Try to resolve the issue by performing the following procedure:
- Make sure that the Network Connect Server IP Address value under Network settings > Network Connect is not the same as the internal port's physical IP/Cluster VIP IP on both of the nodes.
If they are the same, change the Network Connect Server IP address to its default value - 10.200.200.200 and reboot the cluster. Verify if the cluster is up by monitoring the cluster status.
- Check the link speed between the PCS node and the switch port, which is connected to the node. Verify under Network settings> Internal port settings, for both nodes, if the link speed setting is the same and matches with the link speed on the switch port, which is connected to the internal port of both the nodes.
- Verify that there are no duplicate ARP entries for the cluster's internal VIP IP in the network.
If the above procedure does not resolve the issue, collect the following logs and open a Pulse Secure TAC case:
On both of the nodes:
Note: The event codes are case-sensitive and should be entered as described above.
- Under Troubleshooting, enable Monitoring > Node monitoring.
- Under Troubleshooting, enable Monitoring > Debug logging, set the log level as 15 and log size as 50, and type the event code as DSUtil,-DSLog,-DSConfig,dsnetd::ipat,dsnetd::garpsweep (without any spaces).
- When the debugging options are enabled, enable TCP dump from the internal port on both of the nodes, leave it on for 3-5 minutes, and capture the TCP dump from both of the nodes.
- Obtain an admin generated snapshot with the Include system config and Include debug log checkboxes enabled on both of the nodes and turn the above 2 options off for monitoring, when the system snapshot has been taken.
- Obtain the User access, event, and admin access logs from both of the nodes.

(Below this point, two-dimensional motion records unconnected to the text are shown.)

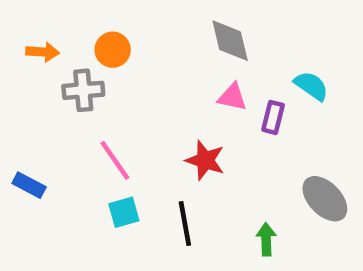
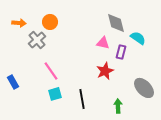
gray diamond: (230, 41) -> (116, 23), moved
gray cross: (83, 90) -> (37, 40), turned -36
red star: (205, 160) -> (105, 71), moved, turned 30
blue rectangle: (29, 185) -> (13, 82), turned 32

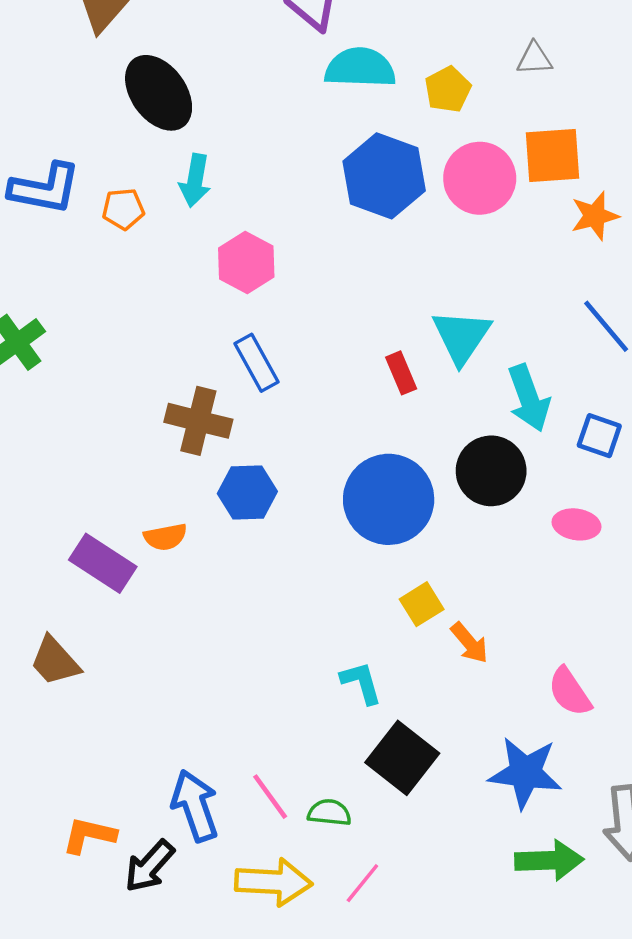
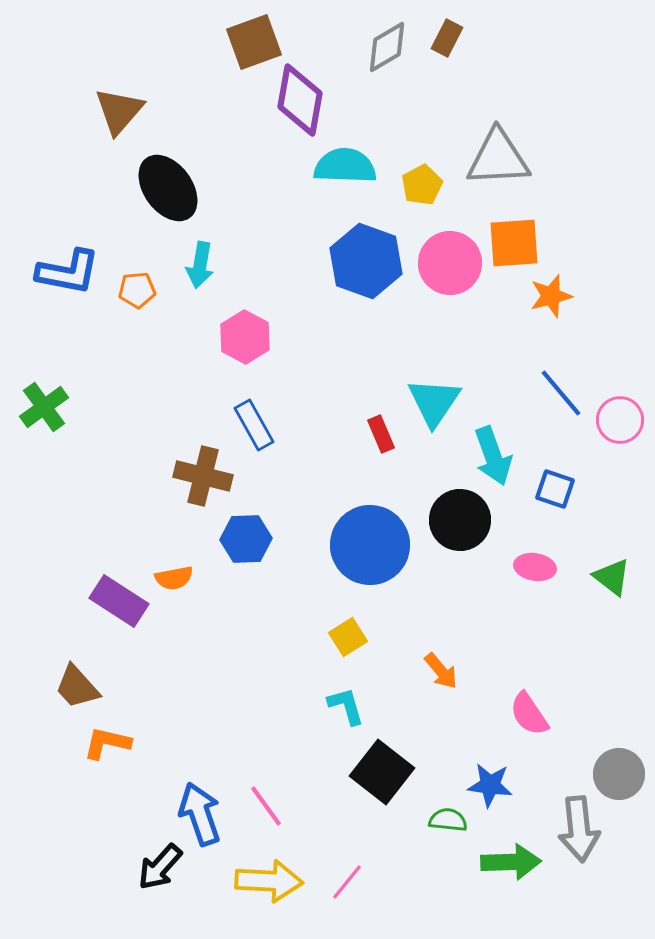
gray triangle: (534, 59) -> (498, 158), size x2.0
yellow square: (422, 604) -> (348, 637), moved
blue star: (525, 773) -> (490, 785), size x0.7
green semicircle: (329, 813) -> (448, 820), moved
orange L-shape: (89, 835) -> (107, 743), moved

These logs contain the time stamp of when the snapshot and TCP dump were captured.
- On both of the nodes, via the admin UI, take a complete screenshot of the Status overview graphs, which are filtered for a week’s data. You can filter the graph by going to Status overview > Page settings.
For the 2nd scenario, a physical reboot of the node, which went down, restores the cluster in most cases. Open a case with Pulse Secure TAC to diagnose the issue.
The following logs should be collected for this scenario:
Before rebooting the node that went down, connect to the it via serial console and try to obtain the serial console output by performing the following procedure:Note: If the console is not even responding, skip step 1 and go to step 2. If the console displays errors, take a screenshot of the console screen.
- Kernel Trace/dump:
- Go to HyperTerminal menu > Transfer > Capture Text.
- Select the file to write to and click Start.
- To set the Kernel Logging to Level 9, use the key combination of Ctrl + 9.
- Leave it on for 15 minutes.
- The Ctrl+Break+T key sequence will output the kernel trace/dump to the console.
- After the problematic node has been rebooted, obtain an admin generated snapshot with the Include system config and Include debug log check boxes enabled, immediately after the node has been brought back up.
- If one of the nodes is accessible via the web, when the issue occurs, obtain an admin generated snapshot on the node, with the Include system config and Include debug log check boxes enabled.
- Obtain the user access, event, and admin access logs from both of the nodes.
- On both of the nodes, via the admin UI, under Status overview > Page settings > Advanced status, select the Check storage checkbox; so that the storage percentage is displayed in the admin UI overview.
Obtain a complete screenshot of the Status overview Graphs from both of the nodes, which are filtered for a day’s data and another one filtered for a week’s data. You can filter the graph by going to Status overview > Page settings.
- Obtain the recently generated process snapshots, if any, from both of the nodes under Troubleshooting > System snapshot.